El señor Baynes parecía agitado: —¿Les recomendó usted a sus empleados que estén atentos?

—Sí —dijo el señor Tagomi—. Lo harán pasar tan pronto como llegue. —Anotó mentalmente que se lo advertiría al señor Ramsey. Hasta ahora no se había acordado. ¿Las discusiones no comenzarían entonces hasta que llegara el viejo caballero? Se sintió desanimado. —Señor —dijo—, estoy ansioso por empezar. ¿No nos presentará usted esos moldes de inyección? Aunque hoy ha habido mucha confusión…

—Ha ocurrido un cambio —dijo el señor Baynes—. Esperaremos por el señor Yatabe. ¿Está usted seguro de que no ha llegado? Quiero que me dé usted su palabra de que me avisará tan pronto como él llame. No lo olvide, por favor, señor Tagomi.

La voz del señor Baynes parecía ahora tensa, vibrante.

—Le doy mi palabra —dijo el señor Tagomi, sintiéndose también agitado.
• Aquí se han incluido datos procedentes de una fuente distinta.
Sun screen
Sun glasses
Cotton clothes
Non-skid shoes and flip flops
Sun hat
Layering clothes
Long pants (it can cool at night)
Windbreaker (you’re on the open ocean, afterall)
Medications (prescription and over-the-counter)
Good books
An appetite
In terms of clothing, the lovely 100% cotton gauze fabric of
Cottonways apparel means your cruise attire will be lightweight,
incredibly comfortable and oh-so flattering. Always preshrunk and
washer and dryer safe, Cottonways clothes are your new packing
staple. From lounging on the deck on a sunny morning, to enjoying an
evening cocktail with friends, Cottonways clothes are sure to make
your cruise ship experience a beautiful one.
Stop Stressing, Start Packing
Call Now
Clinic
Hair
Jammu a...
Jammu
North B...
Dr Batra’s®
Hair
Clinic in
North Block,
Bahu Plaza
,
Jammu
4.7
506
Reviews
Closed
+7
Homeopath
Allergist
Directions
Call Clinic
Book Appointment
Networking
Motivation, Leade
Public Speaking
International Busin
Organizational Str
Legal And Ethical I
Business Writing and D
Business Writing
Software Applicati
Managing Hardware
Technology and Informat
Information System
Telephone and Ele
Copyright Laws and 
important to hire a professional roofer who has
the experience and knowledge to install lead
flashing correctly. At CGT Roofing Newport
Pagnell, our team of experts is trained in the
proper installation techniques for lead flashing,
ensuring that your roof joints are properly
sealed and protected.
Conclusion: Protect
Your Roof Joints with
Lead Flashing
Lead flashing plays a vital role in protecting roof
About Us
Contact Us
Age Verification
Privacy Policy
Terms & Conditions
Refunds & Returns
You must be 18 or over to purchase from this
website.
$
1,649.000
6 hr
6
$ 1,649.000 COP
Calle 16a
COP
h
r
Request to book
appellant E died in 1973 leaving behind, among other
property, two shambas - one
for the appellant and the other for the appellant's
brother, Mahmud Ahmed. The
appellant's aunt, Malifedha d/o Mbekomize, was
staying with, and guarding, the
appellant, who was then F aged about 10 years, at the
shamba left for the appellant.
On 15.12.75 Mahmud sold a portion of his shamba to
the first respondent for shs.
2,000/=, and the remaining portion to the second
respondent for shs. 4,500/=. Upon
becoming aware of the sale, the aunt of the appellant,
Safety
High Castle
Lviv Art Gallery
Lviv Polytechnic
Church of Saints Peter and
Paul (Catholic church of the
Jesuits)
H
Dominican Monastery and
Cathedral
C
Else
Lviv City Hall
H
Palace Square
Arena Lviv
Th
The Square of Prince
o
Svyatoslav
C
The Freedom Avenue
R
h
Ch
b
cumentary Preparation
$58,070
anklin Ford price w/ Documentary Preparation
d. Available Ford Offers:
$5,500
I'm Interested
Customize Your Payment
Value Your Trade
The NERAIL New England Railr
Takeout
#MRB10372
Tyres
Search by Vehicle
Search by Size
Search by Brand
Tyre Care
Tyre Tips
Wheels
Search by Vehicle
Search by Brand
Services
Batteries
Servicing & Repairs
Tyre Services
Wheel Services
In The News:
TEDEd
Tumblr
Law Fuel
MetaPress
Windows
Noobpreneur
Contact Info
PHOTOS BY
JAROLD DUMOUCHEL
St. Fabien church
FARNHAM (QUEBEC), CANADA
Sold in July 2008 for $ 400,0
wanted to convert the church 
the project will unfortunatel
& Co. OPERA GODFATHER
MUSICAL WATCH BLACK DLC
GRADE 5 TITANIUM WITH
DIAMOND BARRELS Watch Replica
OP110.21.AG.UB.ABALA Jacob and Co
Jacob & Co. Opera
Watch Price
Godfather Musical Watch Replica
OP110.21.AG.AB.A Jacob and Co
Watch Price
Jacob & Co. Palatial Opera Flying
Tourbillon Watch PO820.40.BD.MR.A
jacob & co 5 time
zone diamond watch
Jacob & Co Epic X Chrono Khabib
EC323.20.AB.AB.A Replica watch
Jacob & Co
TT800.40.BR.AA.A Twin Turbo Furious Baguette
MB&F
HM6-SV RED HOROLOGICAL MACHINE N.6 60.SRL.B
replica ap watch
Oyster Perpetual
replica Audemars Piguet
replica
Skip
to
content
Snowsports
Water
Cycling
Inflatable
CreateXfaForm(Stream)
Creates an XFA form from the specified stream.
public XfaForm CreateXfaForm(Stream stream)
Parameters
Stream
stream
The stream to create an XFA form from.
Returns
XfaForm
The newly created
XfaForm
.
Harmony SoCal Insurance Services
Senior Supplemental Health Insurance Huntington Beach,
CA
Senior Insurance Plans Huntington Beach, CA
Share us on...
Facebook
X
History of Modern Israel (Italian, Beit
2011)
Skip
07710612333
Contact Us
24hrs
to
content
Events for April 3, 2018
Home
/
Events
La muerte de Bormann; eso era la causa del cambio—. Mientras —continuó rápidamente—, me agradaría mucho disfrutar de la compañía de usted, durante el almuerzo quizá. No he tenido aún la oportunidad de almorzar. —Improvisó: —Aunque no discutamos cuestiones específicas podríamos examinar juntos la situación mundial, en particular…

—No —dijo el señor Baynes.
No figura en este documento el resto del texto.